Java software platform for client-side apps

JavaFX is a software platform for creating and delivering desktop applications, as well as rich web applications that can run across a wide variety of devices. JavaFX has support for desktop computers and web browsers on Microsoft Windows, Linux (including Raspberry Pi), and macOS, as well as mobile devices running iOS and Android, through Gluon Mobile.

With the release of JDK 11 in 2018, Oracle made JavaFX part of the OpenJDK under the OpenJFX project, in order to increase the pace of its development.

Open-source JavaFXPorts works for Android and iOS (iPhone and iPad). The related commercial software created under the name "Gluon" supports the same mobile platforms with additional features plus desktop. This allows a single source code base to create applications for the desktop, Android, and iOS devices.

== Features ==

JavaFX 1.1 was based on the concept of a "common profile" that is intended to span across all devices supported by JavaFX. This approach makes it possible for developers to use a common programming model while building an application targeted for both desktop and mobile devices and to share much of the code, graphics assets and content between desktop and mobile versions. To address the need for tuning applications on a specific class of devices, the JavaFX 1.1 platform includes APIs that are desktop or mobile-specific. For example, the JavaFX Desktop profile includes Swing and advanced visual effects. JavaFX places all its symbols in the namespace javafx.

For the end user, the "Drag-to-Install" feature enables them to drag a JavaFX widget - an application residing in a website - and drop it onto their desktop. The application will not lose its state or context even after the browser is closed. An application can also be re-launched by clicking on a shortcut that gets created automatically on the user's desktop.
This behavior is enabled out-of-the-box by the Java applet mechanism since the Java 6u10 update, and is leveraged by JavaFX from the underlying Java layer.
Sun touts "Drag-to-Install" as opening up of a new distribution model and allowing developers to "break away from the browser".

JavaFX 1.x included a set of plug-ins for Adobe Photoshop and Illustrator that enable advanced graphics to be integrated directly into JavaFX applications. The plug-ins generate JavaFX Script code that preserves the layers and structure of the graphics. Developers can then add animation or effects to the static graphics imported. There is also an SVG graphics converter tool (also known as Media Factory) that allows for importing graphics and previewing assets after the conversion to JavaFX format.

Before version 2.0 of JavaFX, developers used a statically typed, declarative language called JavaFX Script to build JavaFX applications. Because JavaFX Script was compiled to Java bytecode, programmers could also use Java code instead. JavaFX applications before 2.0 could run on any desktop that could run Java SE, just like it is with the current versions.

JavaFX 2.0 and later is implemented as a Java library, and applications using JavaFX are written in normal Java code. The scripting language was discontinued by Oracle, however the development of it continued for a few years in the Visage project, finally ending in 2013.

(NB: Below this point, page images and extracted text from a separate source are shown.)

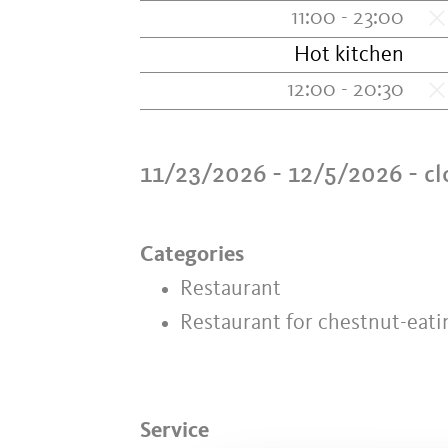
11:00 - 23:00
Hot kitchen
12:00 - 20:30
11/23/2026 - 12/5/2026
- c
Categories
Restaurant
Restaurant for chestnut-eati
Service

Sun Microsystems licensed a custom typeface called Amble for use on JavaFX-powered devices. The font family was designed by mobile user interface design specialist Punchcut and is available as part of the JavaFX SDK 1.3 Release.

=== WebView ===
WebView, the embedded web browser component, uses the WebKit browser engine. It supports the usual HTML5 features such as canvas, media, meter, progress, details and summary tags as well as MathML, SVG, JavaScript and CSS. WebAssembly support is not enabled.

=== 3D ===
Since JavaFX 8, JavaFX has had 3D capablilities, such as dynamic lights, basic shapes, meshes, texture mapping, et cetera. these components can be integrated into scenes and subscenes.

=== JavaFX Mobile ===

JavaFX Mobile was the implementation of the JavaFX platform for rich web applications aimed at mobile devices. JavaFX Mobile 1.x applications can be developed in the same language, JavaFX Script, as JavaFX 1.x applications for browser or desktop, and using the same tools: JavaFX SDK and the JavaFX Production Suite. This concept makes it possible to share code-base and graphics assets for desktop and mobile applications. Through integration with Java ME, the JavaFX applications have access to capabilities of the underlying handset, such as the filesystem, camera, GPS, bluetooth or accelerometer.

An independent application platform built on Java, JavaFX Mobile is capable of running on multiple mobile operating systems, including Android, Windows Mobile, and proprietary real-time operating systems.

JavaFX Mobile was publicly available as part of the JavaFX 1.1 release announced by Sun Microsystems on February 12, 2009.

Sun planned to enable out-of-the-box support of JavaFX on the devices by working with handset manufacturers and mobile operators to preload the JavaFX Mobile runtime on the handsets. JavaFX Mobile running on an Android was demonstrated at JavaOne 2008 and selected partnerships (incl. LG Electronics, Sony Ericsson) were announced at the JavaFX Mobile launch in February, 2009.

=== Example ===
To launch a JavaFX application, the main class extends javafx.application.Application and main() calls Application::launch which internally calls Application::start, which is overridden by the main class and acts as the entry point of the application itself.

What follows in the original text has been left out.